Samantha, por sua vez, estava parada e atônita, ao lado de Enzo. Não havia como ignorar aquilo, ela falhou em fechar o portal por dentro e agora um inocente morreu por causa dela… de novo.

O rapaz a puxou pelo braço, para uma rua longe da serpente de fogo que se erguia dos escombros. A moça estava quase sem reação, deixá-la lutar naquele estado só pioraria a situação.

— Ei! Ei! — O rapaz a chacoalhava pelos ombros para trazê-la de volta à realidade. — Recomponha-se, Mantha!

— O-O que eu…  faço agora?

— Lidere-os! Nós precisamos da nossa líder firme e forte como ela sempre foi.

— Mas eu… eu não estou no meu máxi…

— Então finja!

Hã? — Ela não podia acreditar que estava ouvindo essas palavras de uma pessoa tão certinha quanto aquele cara.

— Minta, engane-os se for preciso! — Chegar ao ponto de ser repreendida dessa forma pelo seu parceiro, ela realmente chegou no fundo do poço. — Faça!

Esforçando-se, a moça pressionou o seu bracelete para transmitir a mensagem pelo MIC. Os seus lábios tremiam, mas, ainda que só por alguns instantes, eles tinham que se estabilizar.

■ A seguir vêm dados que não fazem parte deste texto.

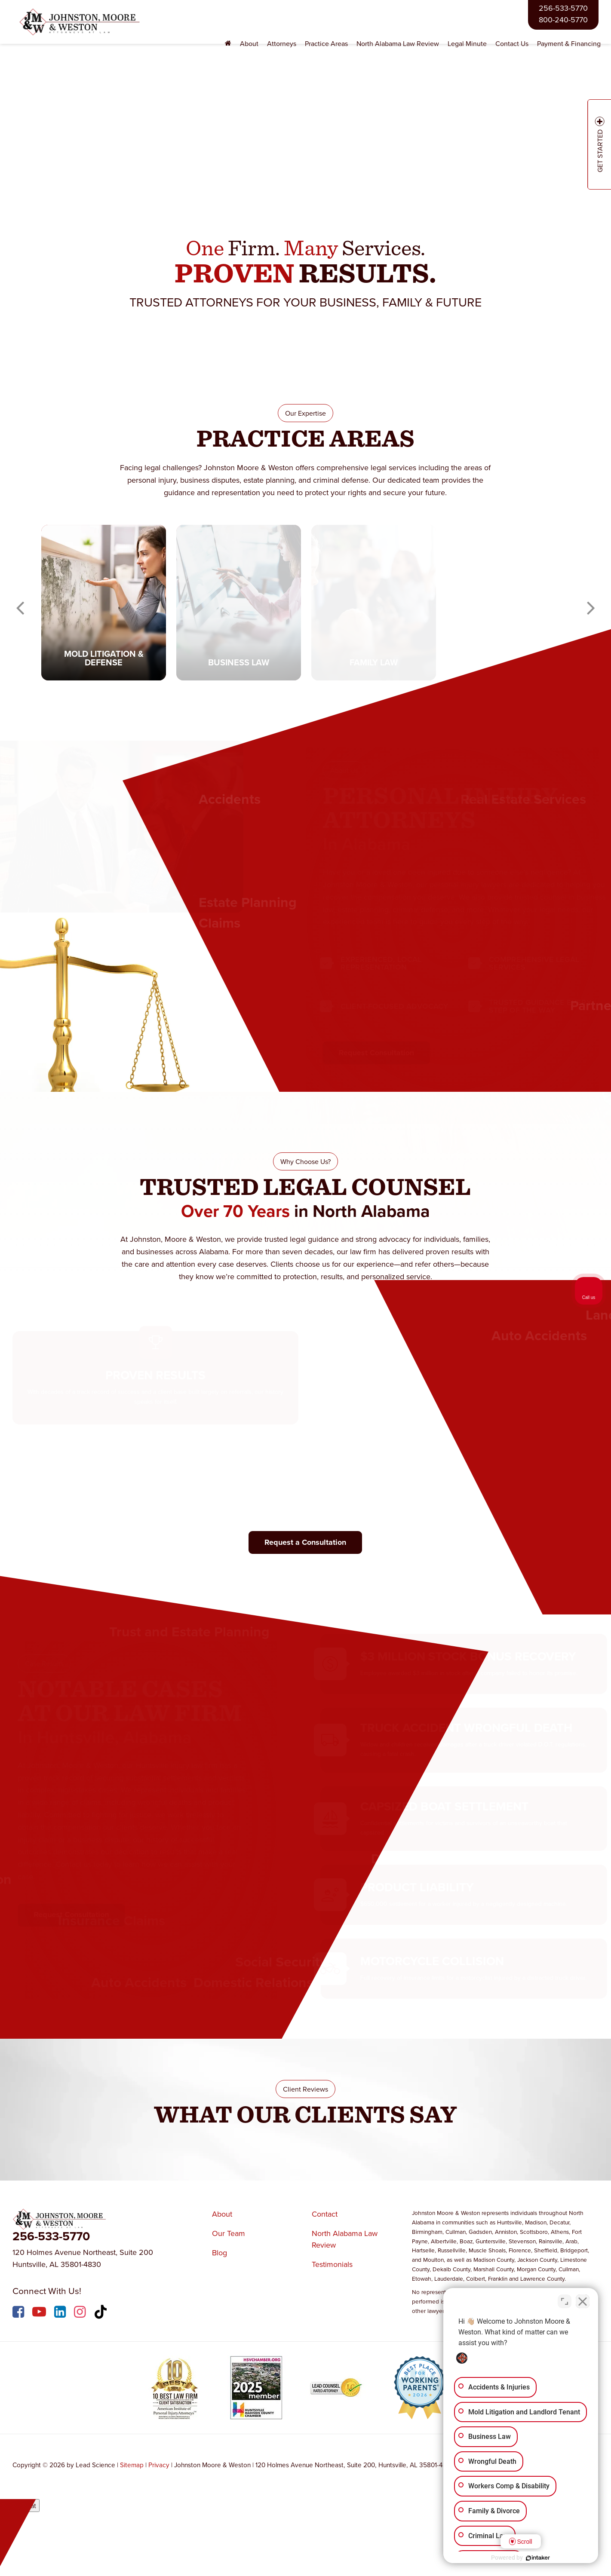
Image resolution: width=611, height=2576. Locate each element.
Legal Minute (467, 43)
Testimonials (332, 2264)
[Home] (228, 44)
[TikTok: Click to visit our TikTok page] (102, 2313)
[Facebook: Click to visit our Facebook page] (19, 2313)
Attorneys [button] (281, 43)
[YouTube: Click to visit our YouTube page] (40, 2313)
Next (591, 602)
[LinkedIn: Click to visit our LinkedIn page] (61, 2313)
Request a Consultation (305, 1542)
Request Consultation (371, 1052)
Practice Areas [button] (326, 43)
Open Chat (19, 2505)
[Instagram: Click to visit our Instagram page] (81, 2313)
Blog (219, 2252)
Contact (325, 2213)
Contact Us (511, 43)
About (222, 2213)
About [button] (249, 43)
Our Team (228, 2233)
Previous (20, 602)
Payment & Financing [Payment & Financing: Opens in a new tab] (569, 43)
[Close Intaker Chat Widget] (583, 2301)
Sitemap (132, 2464)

— Os duos de Rank S, mandem os monstros mais perigosos para os seus Espaços Dimensionais. — Transmitiu, fingindo o seu tom de voz habitual — O que vocês estão esperando? Nós vamos matar todos eles antes dos reforços chegarem, ouviram?!

Por bem ou por mal, as suas palavras surtiram um certo efeito positivo. Alguns ainda estavam receosos devido ao desafio posto perante eles, já outros, como Andrew e Valentina, não podiam conter a sua empolgação.

— Eles são a caça — completou Samantha — e nós somos… os caçadores.